Yeah, no, I'm — we did it. Alright. It's truly been a journey that we've gone on. Bringing ephemeral environments right into our stack has definitely had a direct improvement on velocity, quality, and developer productivity.

Benjie De Groot

And they're expanding. I can say that — more teams?

Jason Fertel

Yeah — more teams. I think we're allowed to say that.

Benjie De Groot — close & resources

Is there anything else we want to cover? We baked in a little time for questions, but because we're in the big room, there's no microphone, so we're not really going to do that. You can find us afterwards, or probably me more than Jason. Leave him alone.

Jason Fertel

No, I'm still here tonight.

Benjie De Groot

Okay — go find him on the blackjack tables. Take him off the blackjack tables, please. Just kidding, he's doing fine.

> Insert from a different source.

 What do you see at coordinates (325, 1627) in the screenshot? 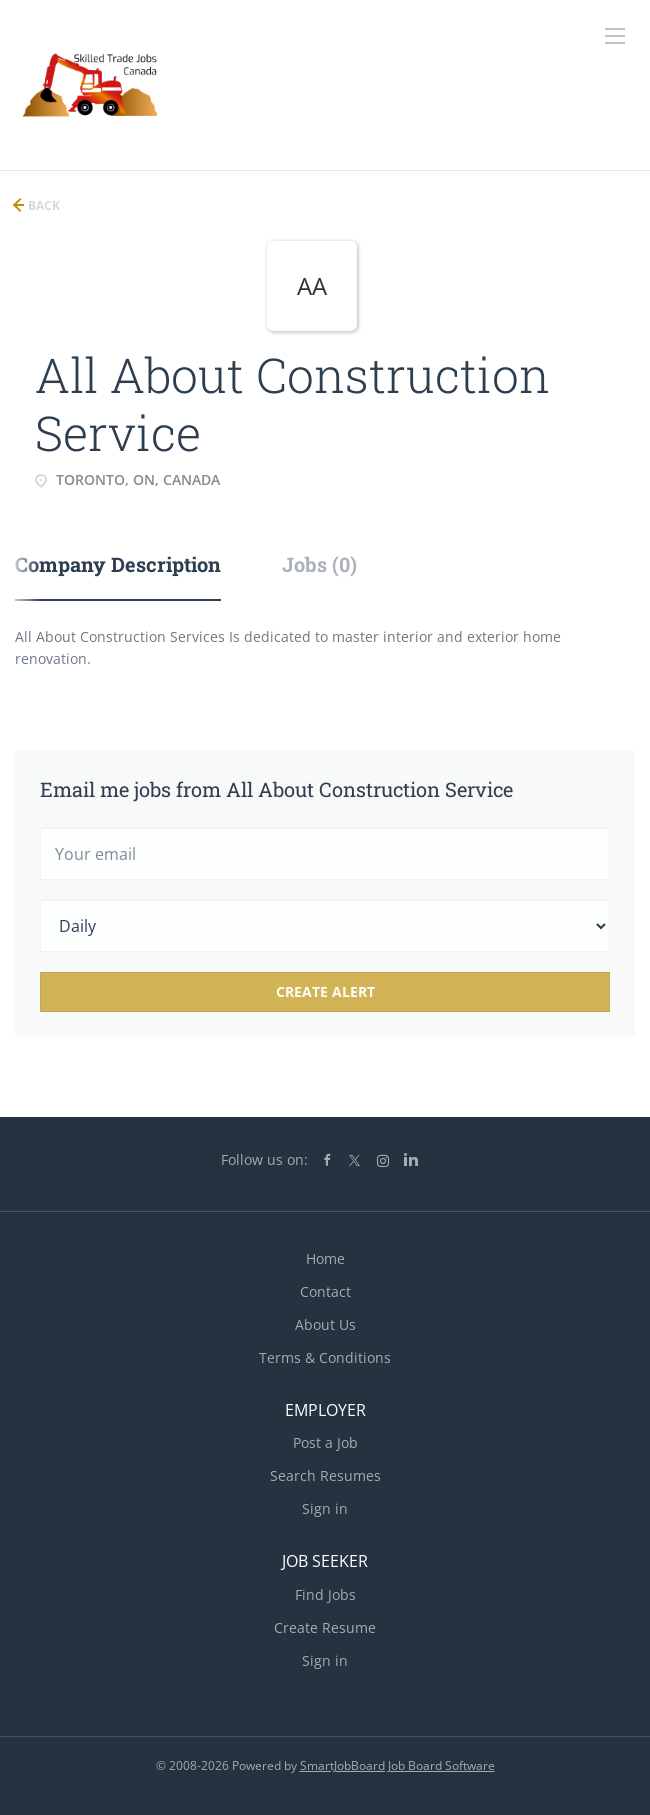
I see `Create Resume` at bounding box center [325, 1627]. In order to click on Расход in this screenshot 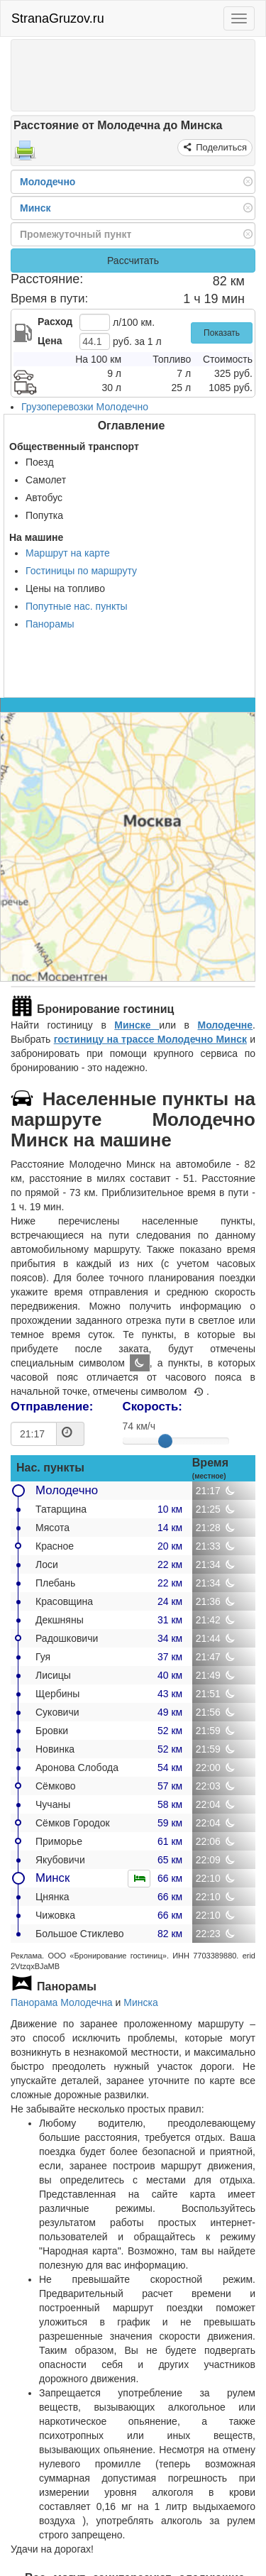, I will do `click(55, 321)`.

Few resources. Oh, and this is for you: PepsiCo Careers — PepsiCo's hiring, right?

Jason Fertel

You're not… okay, well, keep an eye. They will be again soon. It's end of quarter or something.

Benjie De Groot

- ephemeralenvironments.io — that's the resource. I highly encourage you guys check that out. - I don't tweet, but I tweet through proxy on @ShipyardBuild. It's really just like an information thing. Or sorry, X. Sorry, whatever. Can you use that logo anymore, or is that — I'm keeping the logo. - GitHub — that's actually important. At our GitHub, there's a whole bunch of resources, sample repos for all kinds of greenfield projects. It's not just about Shipyard. There's a lot of really cool, powerful things there. - Our website is shipyard.build.

I appreciate you all taking the time. I want to say thanks to Gene and everyone, and Perry. Thank you. One thing I will say — I'm very proud of this — we got this deck in, we're top five last minute in the, of all the presenters. By the way, nobody noticed.

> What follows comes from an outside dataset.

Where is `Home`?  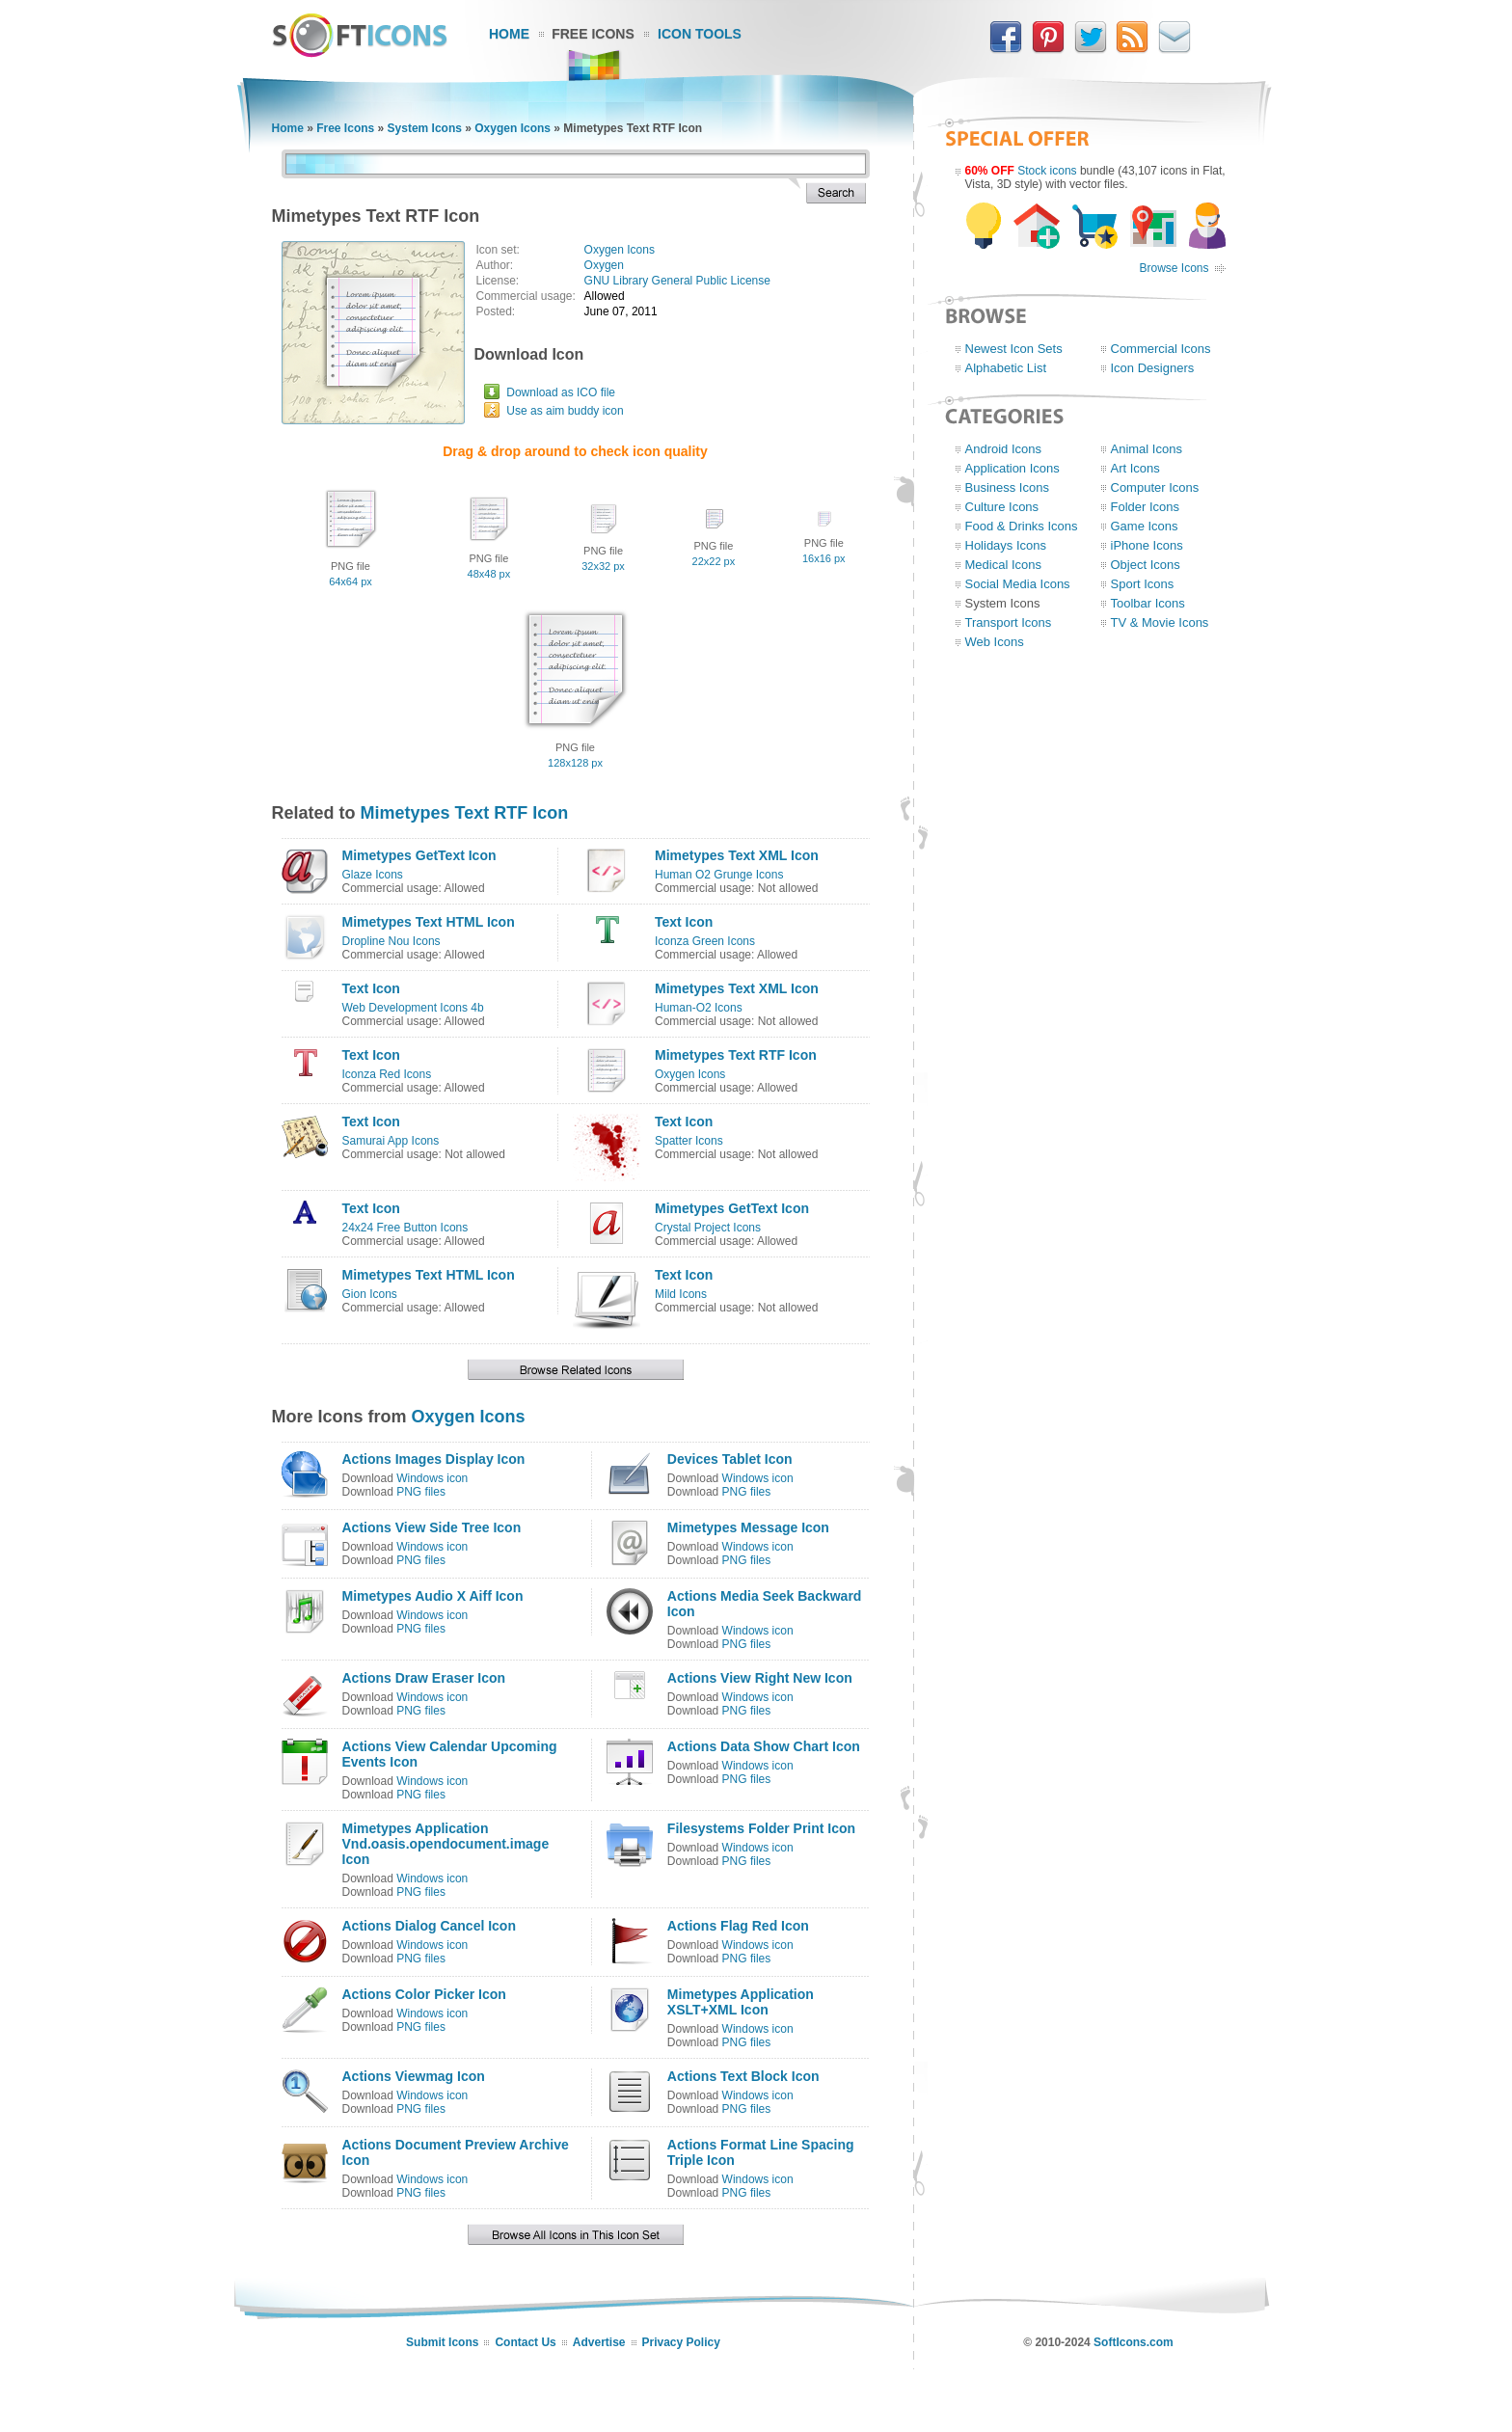
Home is located at coordinates (509, 33).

The big thing here is that I'm happy to chat. I do have to get on a plane in a few hours, but I'll be around. I have these fans that say 'Shipyard — make your environments a breeze.' I've got three left if you find me. It's USB-C. They're very good. They're not USB-B. I think — they're not USB-A either. What happened to B? What happened to B? I don't know. But I have these fans, and I'd love to talk to you guys about that. I'd love to see what you're doing.

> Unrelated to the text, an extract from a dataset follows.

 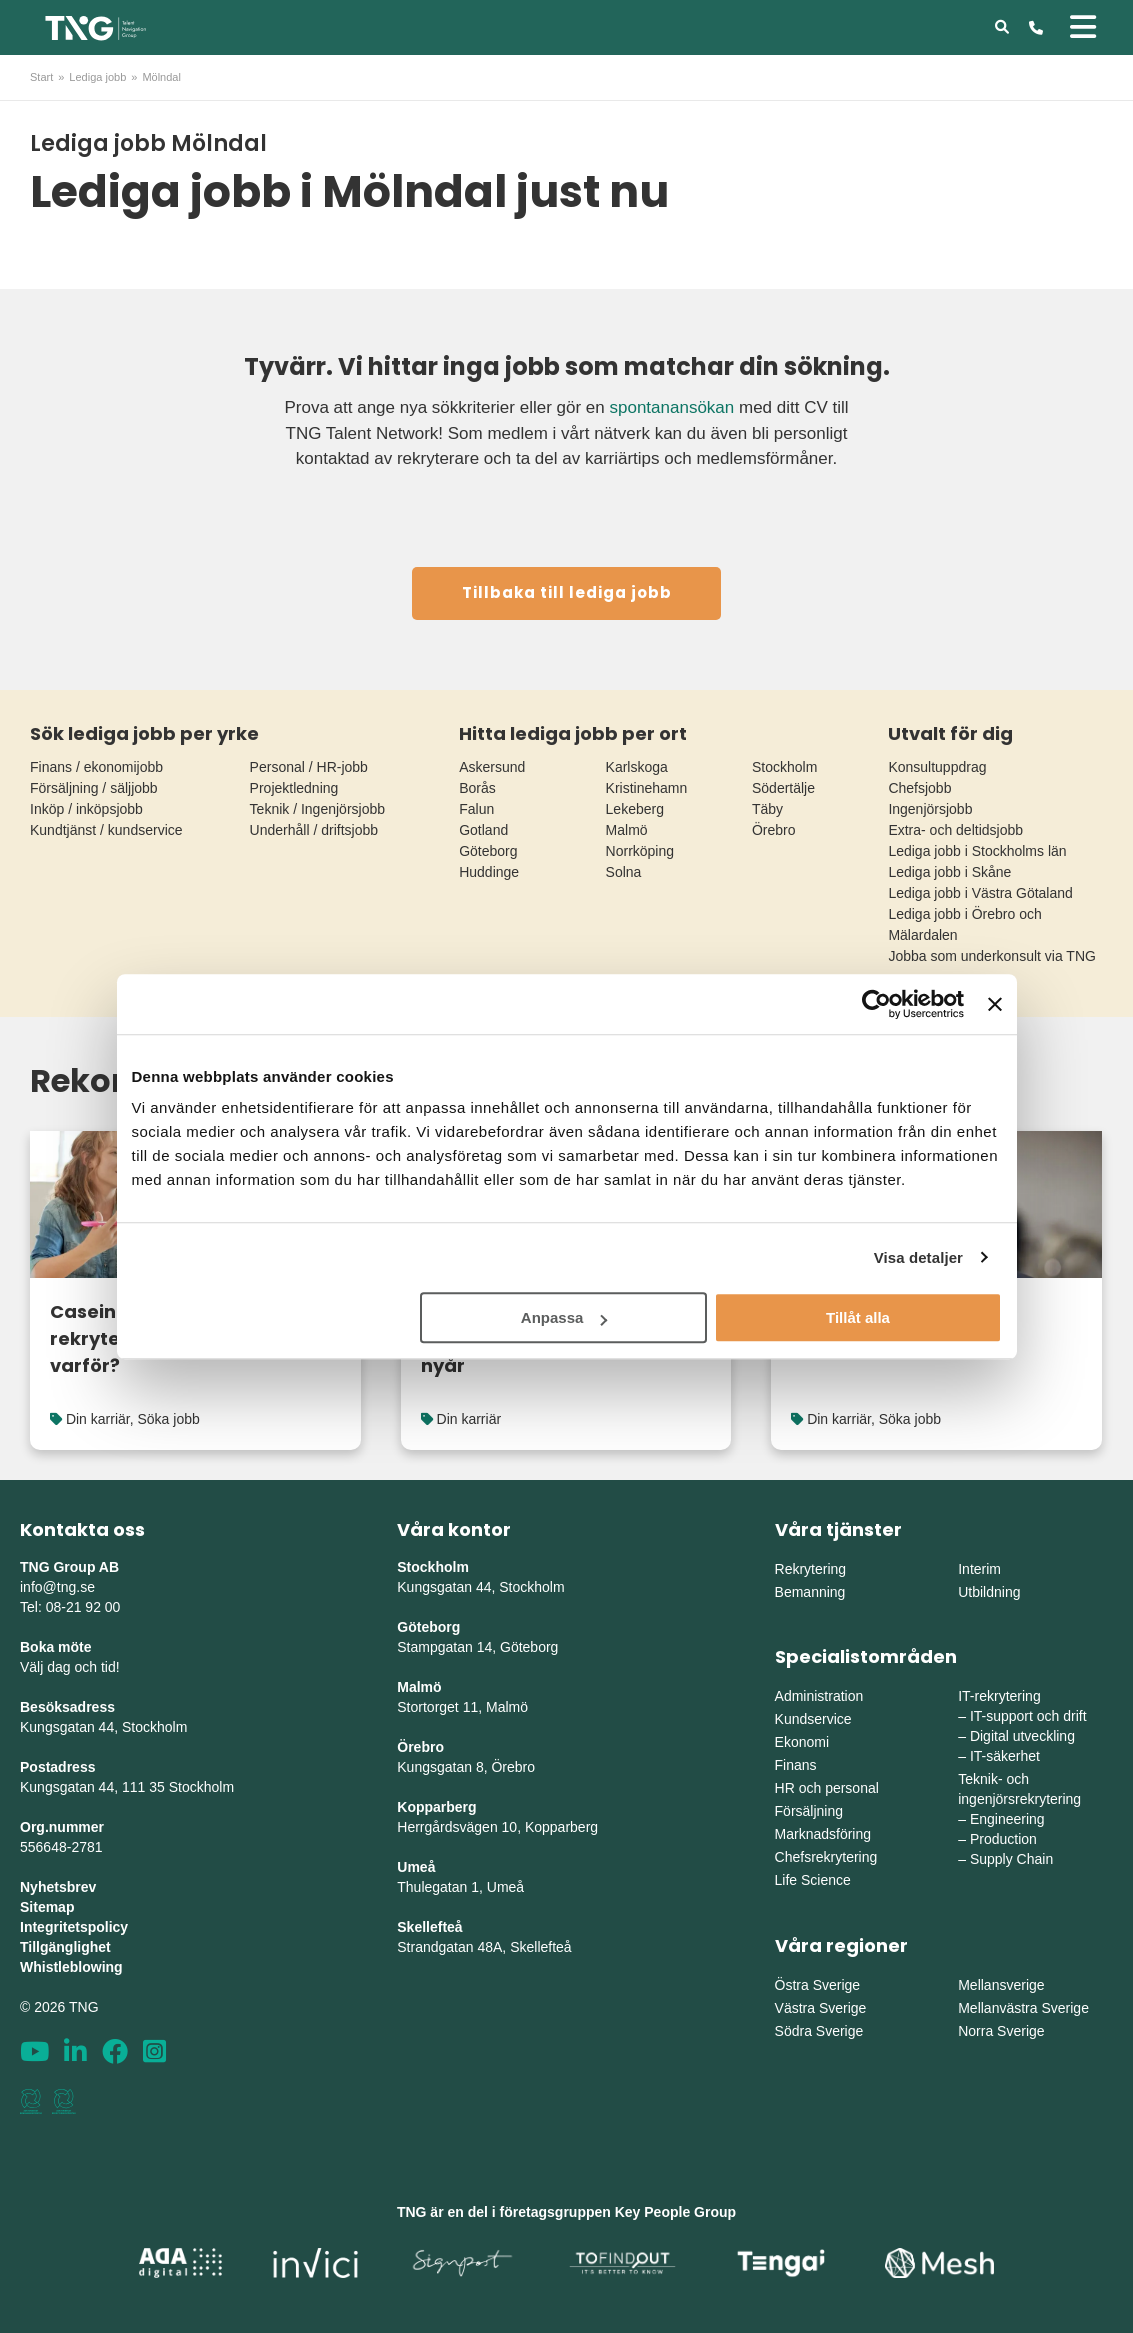 What do you see at coordinates (477, 788) in the screenshot?
I see `Borås` at bounding box center [477, 788].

Honestly, at the end of the day, the ephemeral environments term — it's lovely to see how many folks actually know that term. It's growing. When I said that three years ago, everyone's like, 'I own a Tesla.' I'm like, that's not what that's related to. It's cool to see people like Tim and American Airlines starting to implement that in-house, even if you're not using Shipyard. We just want everyone giving their developers, their product people, their QA people, the ability to move quickly and take the load off DevOps people so they can focus.

Jason Fertel

And for those of you who haven't used ephemeral environments — or shipped code with ephemeral environments — they almost feel magical when you, for people testing it, the fact that every pull request you're able to do this. It's still to this day, and we've been doing it for years, such a positive to our developer workflow. And it's for the whole, all the stakeholders. You've got executives that look at these things.

Benjie De Groot

Yeah, I, yeah. Tell me every time just to make sure, before they come on there. But no, I really appreciate everyone's time, and it's been great getting to meet a bunch of you over the last few days. Some great talks. Just want to thank IT Revolution and everybody for having us. Thank you all. Have a great rest of the day — and four minutes to transit to your next talk. Thank you.